Common Eye Conditions
Glaucoma is the second leading cause of blindness in the world, behind only cataracts. However, glaucoma is the leading cause of irreversible blindness and visual impairment in the United States and around the world.
Glaucoma can affect patients of all ages, many of whom do not experience any symptoms and may not be aware that they have the disease. A simple, painless eye exam can detect the disease. With early detection and treatment, glaucoma can usually be controlled and blindness prevented.
Glaucoma actually refers to a group of diseases that cause damage to the optic nerve as a result of increased pressure within the eye, but can also be caused by a severe eye infection, injury, blocked blood vessels or inflammatory conditions of the eye.
There are two main types of glaucoma: open-angle and angle-closure. Open-angle glaucoma is the most common type of glaucoma and involves fluid in the eye not draining properly. Angle-closure glaucoma involves a sudden buildup of pressure in the eye and poor drainage because the angle between the iris and the cornea is too narrow.
Many patients do not experience any symptoms during the early stages of glaucoma, including no pain and no vision loss. This makes it difficult for many patients to know if they have the disease. But as glaucoma progresses, patients may experience a loss of peripheral or side vision, along with sudden eye pain, headache, blurred vision or the appearance of halos around lights.

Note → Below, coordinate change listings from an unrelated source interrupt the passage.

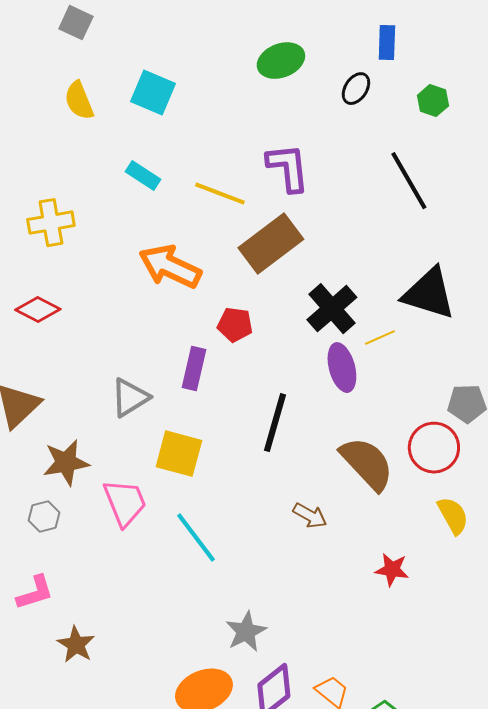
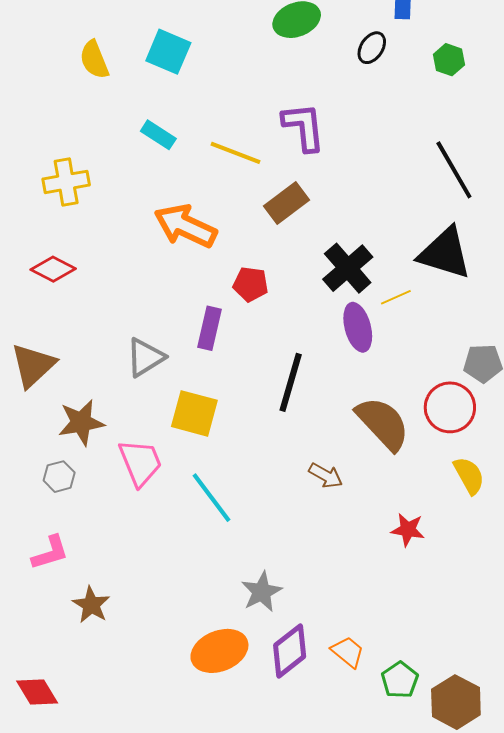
black line: (409, 181) -> (454, 170), moved
brown rectangle: (271, 244) -> (287, 203), size x0.7

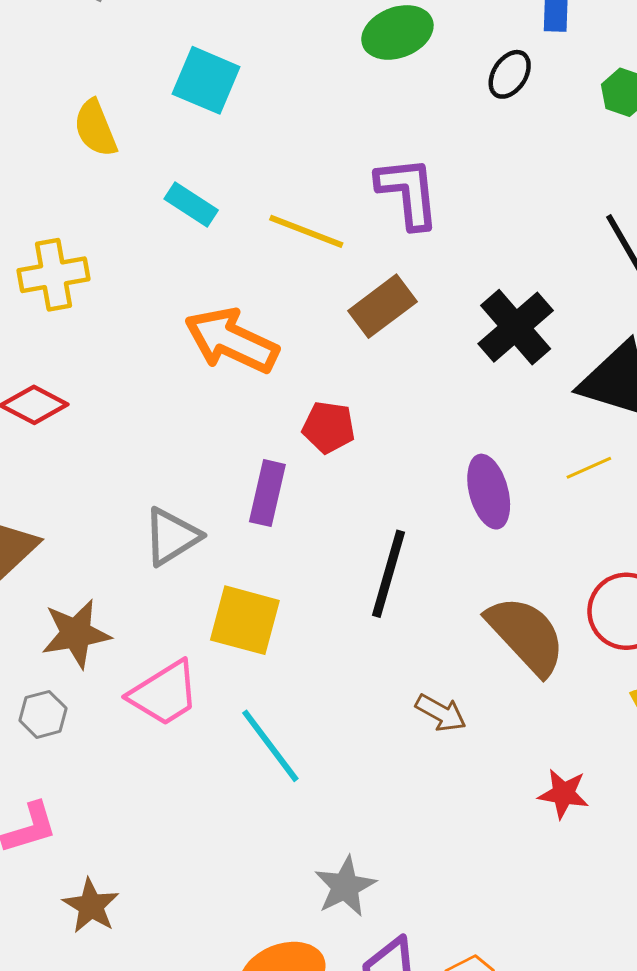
yellow semicircle: (94, 60) -> (95, 128), moved
black cross: (348, 268) -> (516, 327), moved
yellow line: (396, 297) -> (589, 468), moved
pink trapezoid: (140, 463) -> (164, 693), turned 80

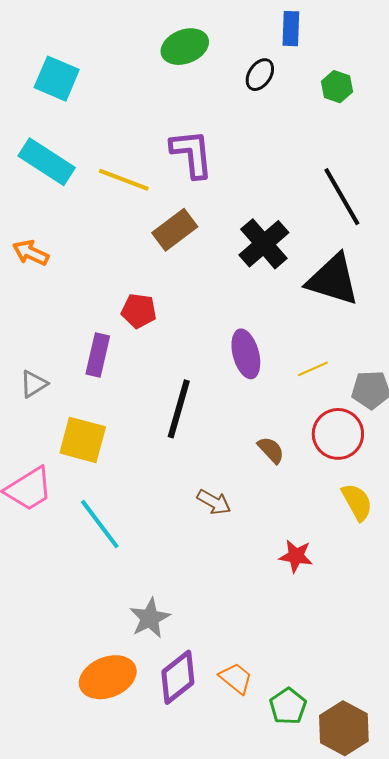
cyan rectangle: (191, 204) -> (47, 162), size x1.6
orange arrow: (231, 341) -> (31, 253), moved, size x0.6
yellow line: (589, 468) -> (313, 369), moved
gray triangle: (172, 536) -> (34, 384), size x0.7
brown semicircle: (526, 635) -> (271, 450), size x0.5

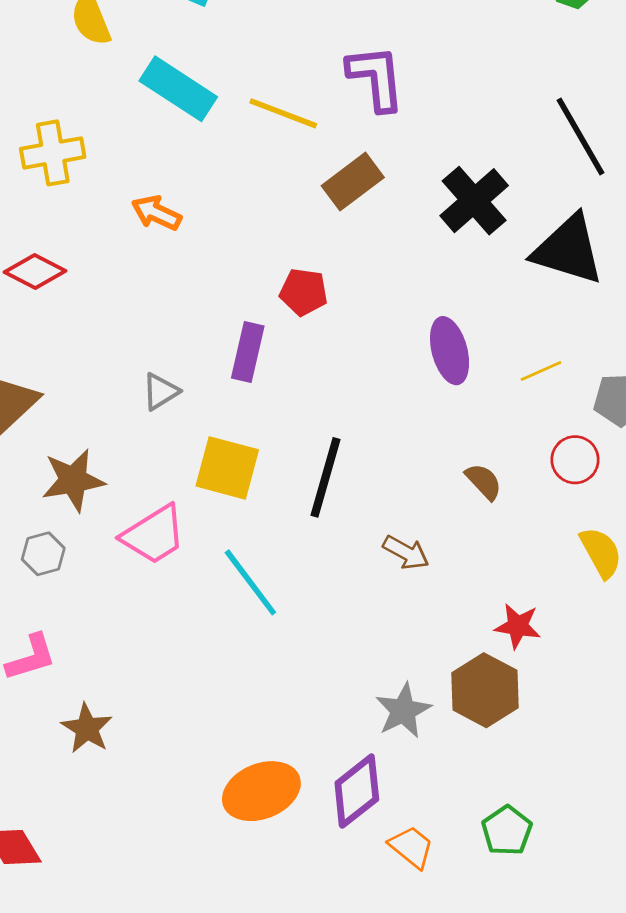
black line: (179, 409) -> (325, 477), moved
red circle: (338, 434) -> (575, 460), size x0.7
gray star: (150, 618) -> (403, 711), moved
orange trapezoid: (236, 678) -> (411, 847), moved
brown hexagon: (344, 728) -> (485, 690), moved

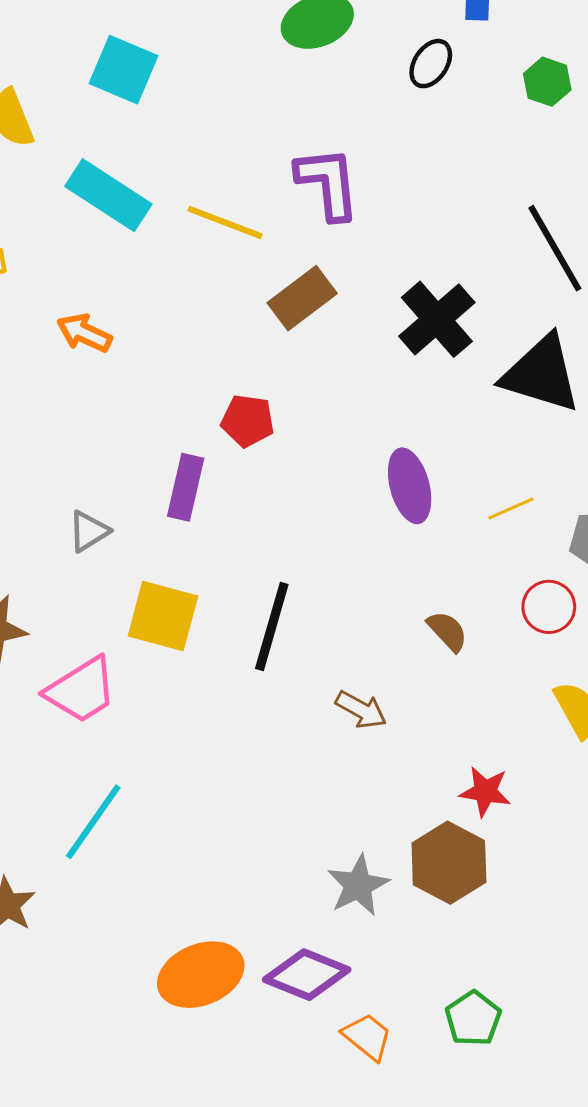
cyan line: (250, 582) -> (93, 822), moved, turned 72
purple diamond: (357, 791) -> (307, 975), turned 60

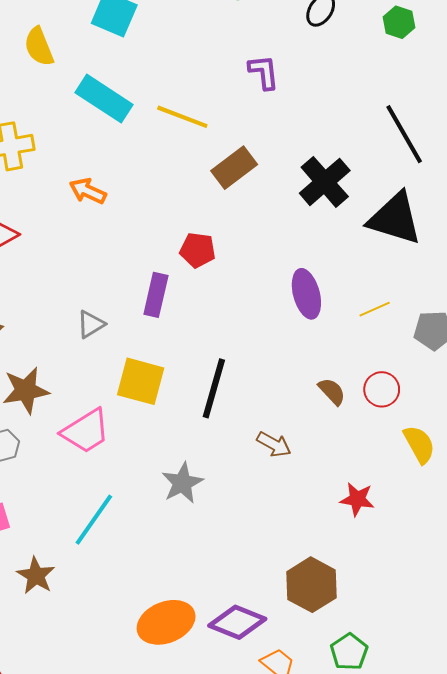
purple L-shape: (328, 183) -> (264, 72), moved, size x0.7
red circle: (549, 607) -> (382, 389), moved
brown hexagon: (449, 863) -> (311, 585), moved
gray star: (358, 885) -> (182, 483), moved

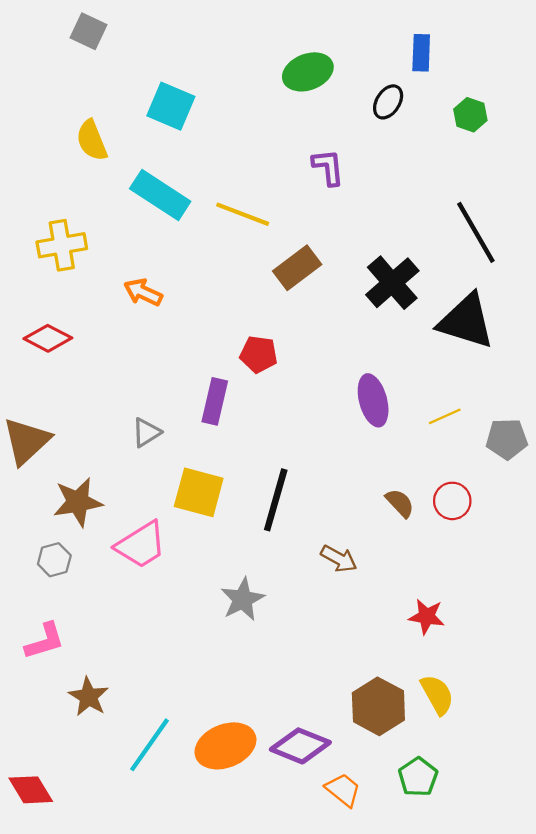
yellow semicircle: (419, 444) -> (437, 695), moved
cyan line: (94, 520) -> (149, 745), moved

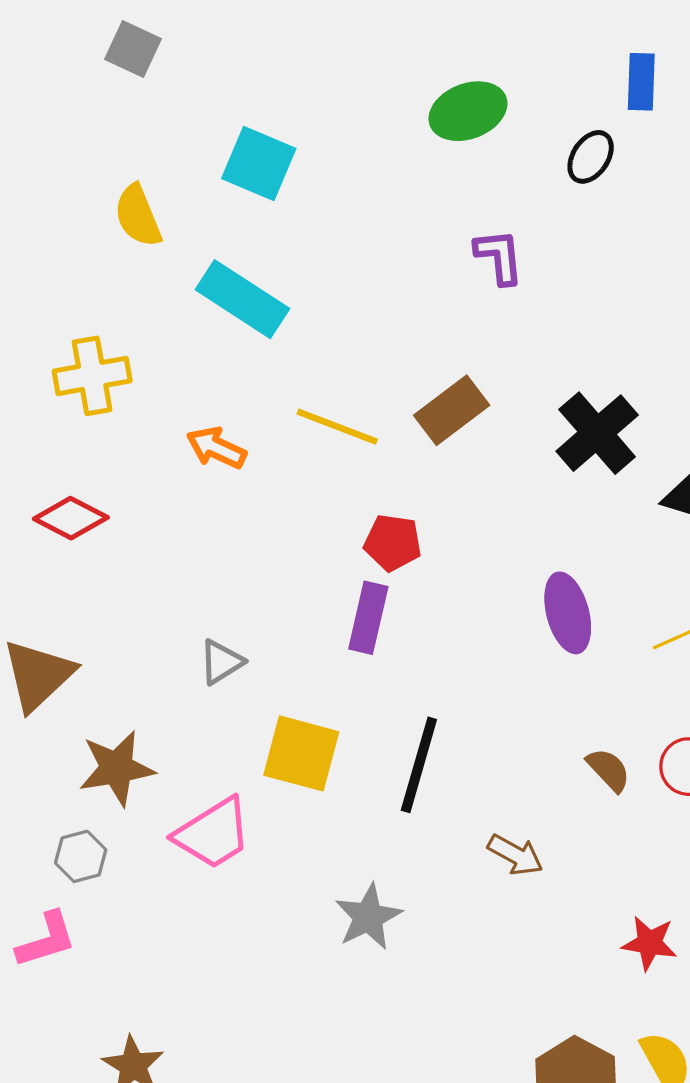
yellow line: (243, 214) -> (337, 427), moved
purple rectangle: (215, 401) -> (368, 618), moved
pink L-shape: (45, 641) -> (46, 940), moved

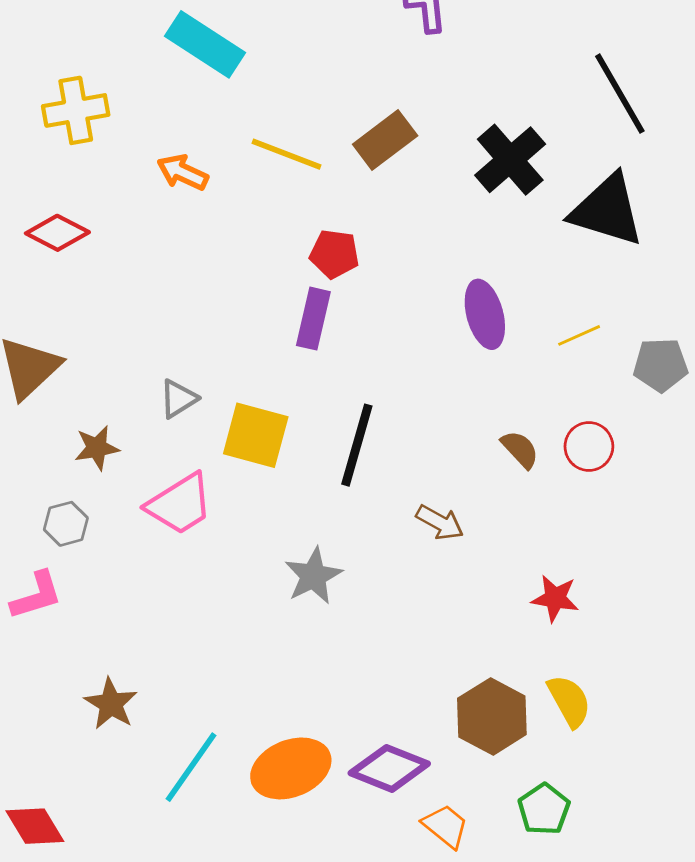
gray triangle: (221, 662) -> (178, 399), moved
brown star: (117, 768) -> (97, 448), size x0.7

While some patients may experience symptoms from glaucoma as the disease progresses, others do not learn they have the condition until they undergo a routine eye exam. There are several different exams performed to diagnose glaucoma, including a visual field and visual acuity test. These tests measure peripheral vision and how well patients can see at various distances. Other tests will also be performed, such as tonometry to measure the pressure inside the eye and pachymetry to measure the thickness of the cornea.
Treatment for Glaucoma
Once glaucoma has been diagnosed, treatment should begin as soon as possible to help minimize the risk of permanent vision loss. There is no cure for glaucoma, so treatment focuses on relieving symptoms and preventing further damage from occurring. Most cases of glaucoma can be treated with eye drops, laser or microsurgery. The best treatment for your individual case depends on the type and severity of the disease, and can be discussed with your doctor.
Eye drops are used to reduce fluid production in the front of the eye or to help drain excess fluid. Laser surgery for glaucoma aims to increase the outflow of fluid from the eye or eliminate fluid blockages through laser trabeculoplasty, iridotomy or cyclophotocoagulation.
Microsurgery involves a surgical procedure called a trabeculectomy, which creates a new channel to drain fluid from the eye and reduce the pressure that causes glaucoma. Surgery is often performed after medication and laser procedures have failed.
While there are no surefire ways to prevent glaucoma from developing, regular screenings and early detection are the best forms of protection against the harmful damage that the disease can cause. While anyone can develop glaucoma, some people are at a higher risk for developing disease. These people may include those who have/are:
- At least 45 years old without regular eye exams
- African American descent
- A family history of glaucoma
- Auto-immune disease
- History of migraine headaches
- History of low blood pressure
- Previous eye injury
- A thin cornea
- Regular, long-term use of cortisone/steroid products
At Eye Care Medical Group, we also employ OCT technology which can detect nerve damage years before visual field loss. Along with visual field testing, OCT testing should be performed once a year for patients who have, or who are at risk in developing glaucoma.
Patients should have a comprehensive dilated eye exam once every year, especially if they have a higher risk of developing glaucoma. Older patients may be encouraged to be tested more frequently.